= Beginning of Section =

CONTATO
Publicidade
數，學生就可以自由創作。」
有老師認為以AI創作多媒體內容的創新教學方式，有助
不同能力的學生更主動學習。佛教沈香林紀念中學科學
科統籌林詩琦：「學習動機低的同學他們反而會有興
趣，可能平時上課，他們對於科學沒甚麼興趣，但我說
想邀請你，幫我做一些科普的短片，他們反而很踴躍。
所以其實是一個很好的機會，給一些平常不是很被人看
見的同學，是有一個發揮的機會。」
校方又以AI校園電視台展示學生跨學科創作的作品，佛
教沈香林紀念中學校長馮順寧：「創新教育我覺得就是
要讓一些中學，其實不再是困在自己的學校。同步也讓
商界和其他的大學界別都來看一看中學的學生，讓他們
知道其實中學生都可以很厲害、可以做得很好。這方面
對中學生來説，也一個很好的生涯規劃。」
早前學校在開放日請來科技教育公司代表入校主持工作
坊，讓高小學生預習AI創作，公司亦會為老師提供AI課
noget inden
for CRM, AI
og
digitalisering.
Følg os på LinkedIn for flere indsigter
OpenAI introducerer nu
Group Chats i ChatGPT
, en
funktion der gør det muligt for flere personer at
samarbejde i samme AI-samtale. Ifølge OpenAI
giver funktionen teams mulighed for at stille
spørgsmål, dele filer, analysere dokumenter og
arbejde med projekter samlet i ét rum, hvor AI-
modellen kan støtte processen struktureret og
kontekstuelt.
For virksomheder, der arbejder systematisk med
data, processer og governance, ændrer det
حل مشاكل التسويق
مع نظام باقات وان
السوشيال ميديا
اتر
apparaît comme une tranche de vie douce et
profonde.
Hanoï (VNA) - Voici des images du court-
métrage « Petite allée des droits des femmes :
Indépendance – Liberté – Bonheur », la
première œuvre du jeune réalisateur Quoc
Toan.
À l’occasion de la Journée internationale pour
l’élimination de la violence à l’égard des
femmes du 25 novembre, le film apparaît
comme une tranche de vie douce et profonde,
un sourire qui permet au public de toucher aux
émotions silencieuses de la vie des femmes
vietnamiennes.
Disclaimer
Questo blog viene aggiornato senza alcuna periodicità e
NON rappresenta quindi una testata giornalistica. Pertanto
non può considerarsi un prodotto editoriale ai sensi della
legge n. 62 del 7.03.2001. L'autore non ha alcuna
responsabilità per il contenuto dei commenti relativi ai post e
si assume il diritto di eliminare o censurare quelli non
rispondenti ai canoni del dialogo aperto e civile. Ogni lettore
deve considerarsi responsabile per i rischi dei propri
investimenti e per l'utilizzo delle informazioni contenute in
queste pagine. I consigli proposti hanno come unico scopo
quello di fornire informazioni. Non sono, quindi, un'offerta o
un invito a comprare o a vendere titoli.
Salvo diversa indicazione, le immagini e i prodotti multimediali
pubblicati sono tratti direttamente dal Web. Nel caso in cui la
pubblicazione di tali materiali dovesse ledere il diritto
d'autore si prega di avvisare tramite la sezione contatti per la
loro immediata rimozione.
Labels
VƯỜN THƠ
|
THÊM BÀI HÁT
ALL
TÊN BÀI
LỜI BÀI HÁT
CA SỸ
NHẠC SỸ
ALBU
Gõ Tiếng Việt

= End of Section =

Problem statement: Exactly reproduce the lines of the entries above, from the one containing "For virksomheder, der" to the very last, and no others.

Solution to this task:
For virksomheder, der arbejder systematisk med
data, processer og governance, ændrer det
حل مشاكل التسويق
مع نظام باقات وان
السوشيال ميديا
اتر
apparaît comme une tranche de vie douce et
profonde.
Hanoï (VNA) - Voici des images du court-
métrage « Petite allée des droits des femmes :
Indépendance – Liberté – Bonheur », la
première œuvre du jeune réalisateur Quoc
Toan.
À l’occasion de la Journée internationale pour
l’élimination de la violence à l’égard des
femmes du 25 novembre, le film apparaît
comme une tranche de vie douce et profonde,
un sourire qui permet au public de toucher aux
émotions silencieuses de la vie des femmes
vietnamiennes.
Disclaimer
Questo blog viene aggiornato senza alcuna periodicità e
NON rappresenta quindi una testata giornalistica. Pertanto
non può considerarsi un prodotto editoriale ai sensi della
legge n. 62 del 7.03.2001. L'autore non ha alcuna
responsabilità per il contenuto dei commenti relativi ai post e
si assume il diritto di eliminare o censurare quelli non
rispondenti ai canoni del dialogo aperto e civile. Ogni lettore
deve considerarsi responsabile per i rischi dei propri
investimenti e per l'utilizzo delle informazioni contenute in
queste pagine. I consigli proposti hanno come unico scopo
quello di fornire informazioni. Non sono, quindi, un'offerta o
un invito a comprare o a vendere titoli.
Salvo diversa indicazione, le immagini e i prodotti multimediali
pubblicati sono tratti direttamente dal Web. Nel caso in cui la
pubblicazione di tali materiali dovesse ledere il diritto
d'autore si prega di avvisare tramite la sezione contatti per la
loro immediata rimozione.
Labels
VƯỜN THƠ
|
THÊM BÀI HÁT
ALL
TÊN BÀI
LỜI BÀI HÁT
CA SỸ
NHẠC SỸ
ALBU
Gõ Tiếng Việt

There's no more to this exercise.